The most concerning result for Republicans is Ohio overwhelmingly making abortion protected in their state’s Constitution. This follows a trend of post-Dobbs elections and ballot initiatives.

Including Ohio, seven states have voted to protect abortion since Roe v. Wade was overturned.

It is no surprise that among these are California and Vermont, two states that have not voted red since former President Ronald Reagan. However,  other states are as red as they come. Kansas, which Trump won in 2020 by 14.6% over Biden, voted in 2022 to keep abortion legal. Michigan, which helped secure Trump’s unprecedented 2016 win, amended its state Constitution in 2022 to protect women’s reproductive rights. The voters of Kentucky and Montana also protected this right in 2022.

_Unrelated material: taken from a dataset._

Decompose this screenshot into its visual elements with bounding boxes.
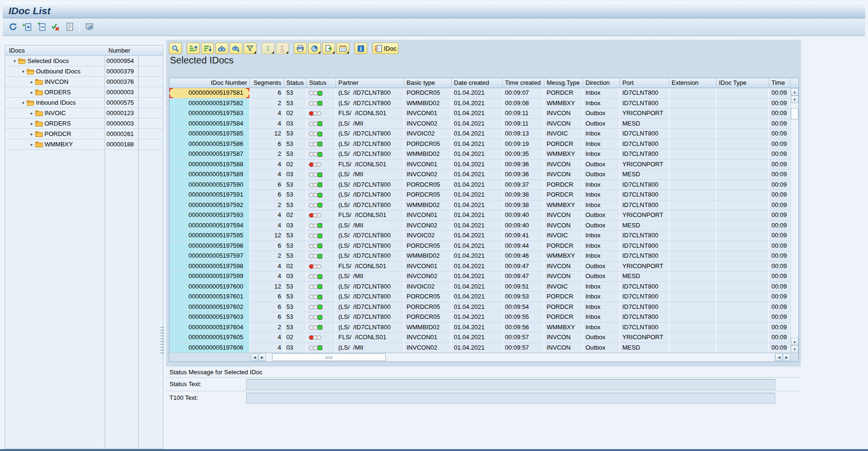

When speaking to The New Yorker, Representative Ken Buck (R-CO 4th) said that “the Jim Jordan of 2015 would not recognize the Jim Jordan of 2023. If George W. Bush lied about the outcome of an election, Jim Jordan would have been all over him.”
The party has not been the same for some time now. While the President’s disapproval rates are climbing by the day, these problems plaguing the GOP may leave the party too divided and unpopular to seize this momentum against Biden. With recent polling showing Robert F. Kennedy Jr.’s presidential run affecting Trump’s chances than Biden’s, the voters may prefer four more years of Bidenomics compared to the divided and divisive Republican Party.